---------- DATA SUPPLIED

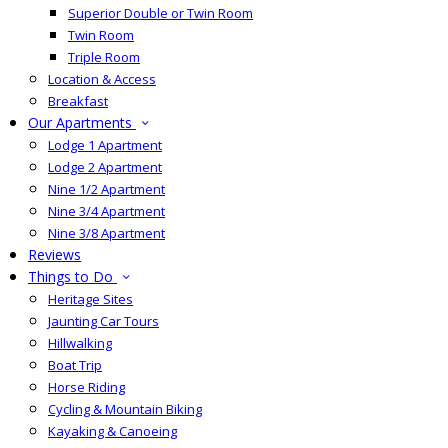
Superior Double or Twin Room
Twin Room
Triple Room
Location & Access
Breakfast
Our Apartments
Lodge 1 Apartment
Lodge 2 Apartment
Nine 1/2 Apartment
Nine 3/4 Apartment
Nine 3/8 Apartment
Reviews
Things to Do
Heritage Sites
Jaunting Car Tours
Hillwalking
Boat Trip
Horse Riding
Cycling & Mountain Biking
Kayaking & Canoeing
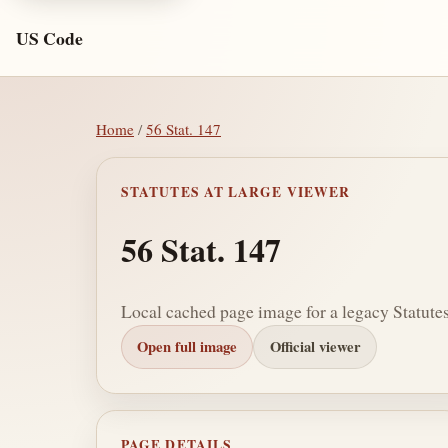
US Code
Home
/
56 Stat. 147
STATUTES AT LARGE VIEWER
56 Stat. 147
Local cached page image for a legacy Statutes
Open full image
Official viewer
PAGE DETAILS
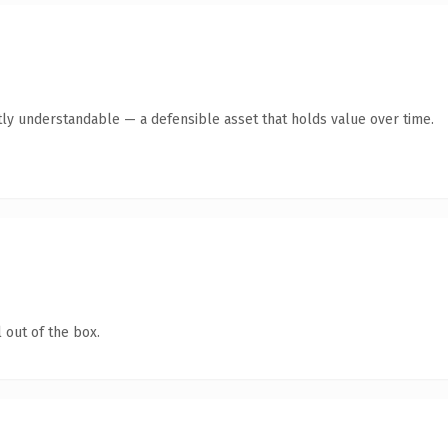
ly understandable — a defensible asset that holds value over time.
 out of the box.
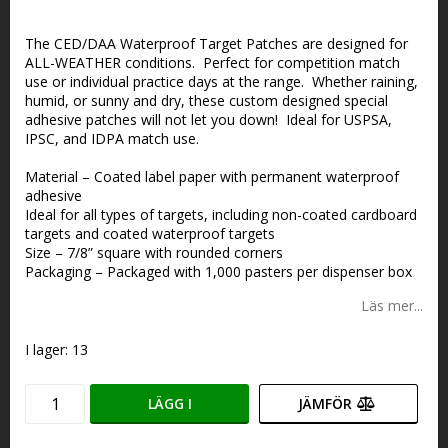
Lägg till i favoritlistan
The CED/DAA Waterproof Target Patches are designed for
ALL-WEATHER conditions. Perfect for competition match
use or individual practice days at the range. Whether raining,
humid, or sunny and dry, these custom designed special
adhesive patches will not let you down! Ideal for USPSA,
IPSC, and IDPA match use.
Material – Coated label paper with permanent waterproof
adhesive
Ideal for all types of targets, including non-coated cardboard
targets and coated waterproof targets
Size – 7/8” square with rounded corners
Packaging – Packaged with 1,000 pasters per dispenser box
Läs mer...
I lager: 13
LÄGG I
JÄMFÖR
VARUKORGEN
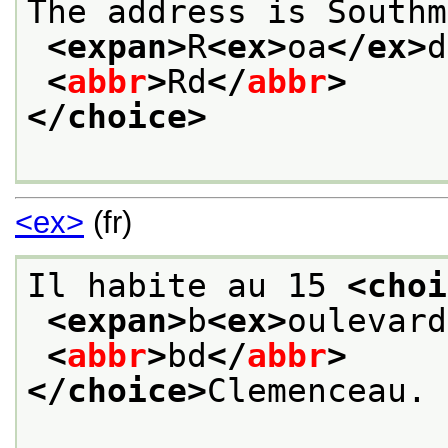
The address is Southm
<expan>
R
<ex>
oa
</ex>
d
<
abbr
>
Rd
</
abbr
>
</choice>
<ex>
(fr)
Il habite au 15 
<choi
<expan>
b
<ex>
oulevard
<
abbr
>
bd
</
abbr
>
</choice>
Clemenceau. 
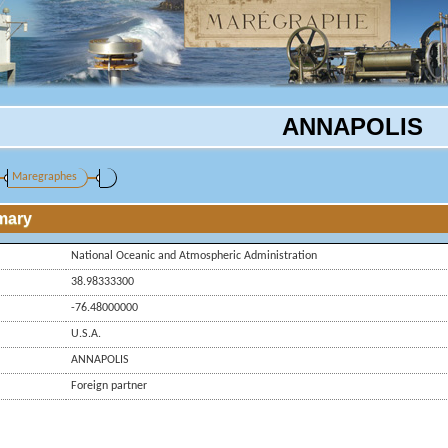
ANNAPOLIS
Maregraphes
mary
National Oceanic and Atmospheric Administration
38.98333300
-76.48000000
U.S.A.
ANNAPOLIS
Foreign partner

--------------------

### TASK TO COMPLETE
I would like the data above transcribed exactly, with its pictures left out.

### RESPONSE
Superior Double or Twin Room
Twin Room
Triple Room
Location & Access
Breakfast
Our Apartments
Lodge 1 Apartment
Lodge 2 Apartment
Nine 1/2 Apartment
Nine 3/4 Apartment
Nine 3/8 Apartment
Reviews
Things to Do
Heritage Sites
Jaunting Car Tours
Hillwalking
Boat Trip
Horse Riding
Cycling & Mountain Biking
Kayaking & Canoeing
US Code
Home
/
56 Stat. 147
STATUTES AT LARGE VIEWER
56 Stat. 147
Local cached page image for a legacy Statutes
Open full image
Official viewer
PAGE DETAILS
ly understandable — a defensible asset that holds value over time.
 out of the box.
Lägg till i favoritlistan
The CED/DAA Waterproof Target Patches are designed for
ALL-WEATHER conditions. Perfect for competition match
use or individual practice days at the range. Whether raining,
humid, or sunny and dry, these custom designed special
adhesive patches will not let you down! Ideal for USPSA,
IPSC, and IDPA match use.
Material – Coated label paper with permanent waterproof
adhesive
Ideal for all types of targets, including non-coated cardboard
targets and coated waterproof targets
Size – 7/8” square with rounded corners
Packaging – Packaged with 1,000 pasters per dispenser box
Läs mer...
I lager: 13
LÄGG I
JÄMFÖR
VARUKORGEN
The address is Southm
<expan>
R
<ex>
oa
</ex>
d
<
abbr
>
Rd
</
abbr
>
</choice>
<ex>
(fr)
Il habite au 15 
<choi
<expan>
b
<ex>
oulevard
<
abbr
>
bd
</
abbr
>
</choice>
Clemenceau. 
ANNAPOLIS
Maregraphes
mary
National Oceanic and Atmospheric Administration
38.98333300
-76.48000000
U.S.A.
ANNAPOLIS
Foreign partner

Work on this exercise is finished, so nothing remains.